Department of Biochemical Sciences, CNR Institute of Molecular Biology and Pathology, Sapienza University of Rome, Piazzale Aldo Moro, 5, 00185, Rome, Italy.
J Biol Inorg Chem. 2011 Aug;16(6):869-80. doi: 10.1007/s00775-011-0784-9. Epub 2011 May 6.
DNA-binding proteins from starved cells (Dps) differ in the number and position of charged residues along the "ferritin-like" pores that are used by iron to reach the ferroxidase center and the protein cavity. These differences are shown to affect significantly the electrostatic potential at the pores, which determines the extent of cooperativity in the iron uptake kinetics and thereby the mass distribution of the ferric hydroxide micelles inside the protein cavity. These conclusions are of biotechnological value in the preparation of protein-enclosed nanomaterials and are expected to apply also to ferritins. They were reached after characterization of the Dps from Listeria innocua, Helicobacter pylori, Thermosynechococcus elongatus, Escherichia coli, and Mycobacterium smegmatis. The characterization comprised the calculation of the electrostatic potential at the pores, determination of the iron uptake kinetics in the presence of molecular oxygen or hydrogen peroxide, and analysis of the proteins by means of the sedimentation velocity after iron incorporation.

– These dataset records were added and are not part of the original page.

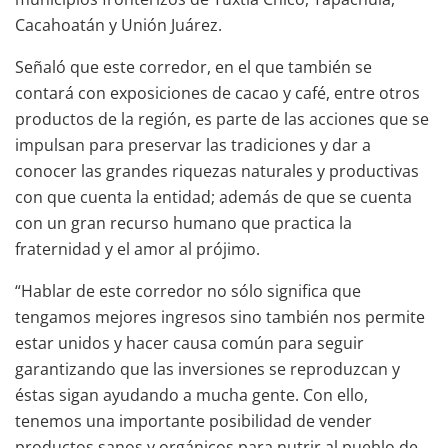
Cacahoatán y Unión Juárez.
Señaló que este corredor, en el que también se
contará con exposiciones de cacao y café, entre otros
productos de la región, es parte de las acciones que se
impulsan para preservar las tradiciones y dar a
conocer las grandes riquezas naturales y productivas
con que cuenta la entidad; además de que se cuenta
con un gran recurso humano que practica la
fraternidad y el amor al prójimo.
“Hablar de este corredor no sólo significa que
tengamos mejores ingresos sino también nos permite
estar unidos y hacer causa común para seguir
garantizando que las inversiones se reproduzcan y
éstas sigan ayudando a mucha gente. Con ello,
tenemos una importante posibilidad de vender
productos sanos y orgánicos para nutrir al pueblo de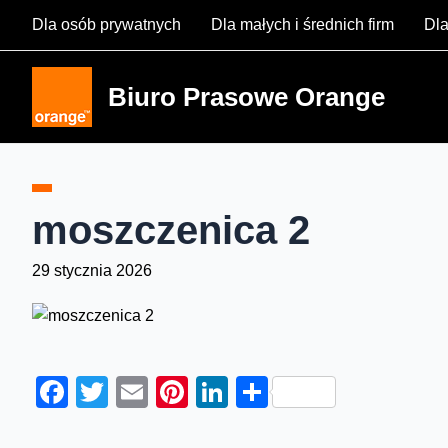
Skip
Dla osób prywatnych
Dla małych i średnich firm
Dla
to
content
Biuro Prasowe Orange
moszczenica 2
29 stycznia 2026
Facebook
Twitter
Email
Pinterest
LinkedIn
Share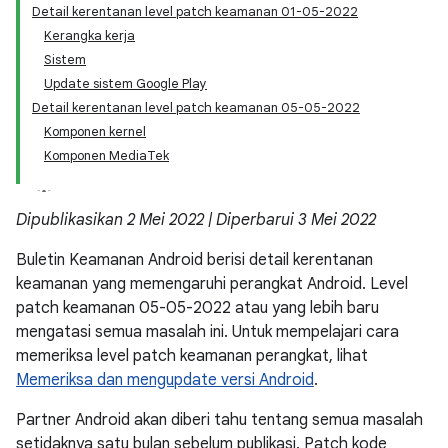
Detail kerentanan level patch keamanan 01-05-2022
Kerangka kerja
Sistem
Update sistem Google Play
Detail kerentanan level patch keamanan 05-05-2022
Komponen kernel
Komponen MediaTek
Dipublikasikan 2 Mei 2022 | Diperbarui 3 Mei 2022
Buletin Keamanan Android berisi detail kerentanan
keamanan yang memengaruhi perangkat Android. Level
patch keamanan 05-05-2022 atau yang lebih baru
mengatasi semua masalah ini. Untuk mempelajari cara
memeriksa level patch keamanan perangkat, lihat
Memeriksa dan mengupdate versi Android
.
Partner Android akan diberi tahu tentang semua masalah
setidaknya satu bulan sebelum publikasi. Patch kode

饥饿细胞中的 DNA 结合蛋白(Dps)在“类铁蛋白”孔中的带电残基的数量和位置上存在差异,这些孔是铁到达亚铁氧化酶中心和蛋白质腔所必需的。这些差异显著影响了孔中的静电势,从而决定了铁摄取动力学中的协同程度,进而决定了蛋白质腔内部的氢氧化铁胶束的质量分布。这些结论在制备蛋白质包裹的纳米材料方面具有生物技术价值,预计也适用于铁蛋白。这些结论是在对无害李斯特菌、幽门螺杆菌、 elongatus 热球菌、大肠杆菌和耻垢分枝杆菌的 Dps 进行特性描述后得出的。这些特性描述包括计算孔中的静电势,确定在分子氧或过氧化氢存在下的铁摄取动力学,以及通过铁掺入后的沉降速度分析蛋白质。